Her long face and sad eyes are good for conveying melancholy, but if those were the only two essential qualities to pull off a story with a script as scattered as this one, then we have a winner on our hands.  But given that it takes more than that to make a story stick, the fact is that sitting through two and half hours of Heroine is quite the ordeal.  Because, what we have here is loosely packaged pulp that is as sensational in depicting the life of a Bollywood heroine as it is messy.

The script is neither here nor there in allowing the viewer to take a stand on whether one wishes to sympathize with our heroine or tell her to knock it off.  One moment she wants stardom, the other, love.  And the moment after that, she wants superstardom, love be damned.  Oh, and in the midst of these variances, she also wishes to be an artist.  Well, such is apparently the life of a Marilyn Monroe-styled actress in today’s Bollywood.

We’re told there’s plenty of alcohol and substance abuse, sex for favors, and an insatiable appetite for self-love.  That might seem like an interesting mix of ingredients for a story that might speak of the rise and fall of a diva, but what we’re offered is quite a pathetic hodge-podge of a series of neurotic episodes that our heroine attempts to navigate time and time again without much success in any sense of the word.  Narcissism is alive and well is what we’re made to see, but beyond that there is little else we know of our heroine.  When characters aren’t developed, they eventually appear hollow and lacklustre.
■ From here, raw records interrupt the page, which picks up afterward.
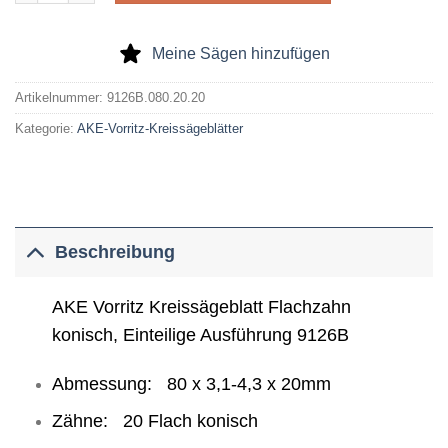
Meine Sägen hinzufügen
Artikelnummer:
9126B.080.20.20
Kategorie:
AKE-Vorritz-Kreissägeblätter
Beschreibung
AKE Vorritz Kreissägeblatt Flachzahn
konisch, Einteilige Ausführung 9126B
Abmessung: 80 x 3,1-4,3 x 20mm
Zähne: 20 Flach konisch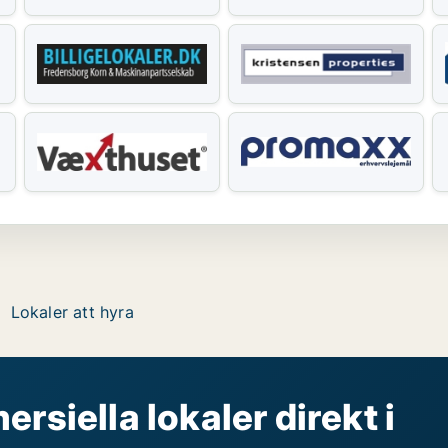
Lokaler att hyra
rsiella lokaler direkt i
Kareena Kapoor is tolerable enough, but no high marks here for any exceptional performance.  I suppose with a script as weak as this one, and the demands of portraying every negative emotion from one frame to the next, it would be a tall order for any actor to deliver with conviction.  At the risk of sounding unkind, I’d say that her eye-makeup is the only variable on her face.  Her two male co-stars are equally forgettable, although Mr. Rampal seems to have a little more chemistry with her than Mr. Hooda.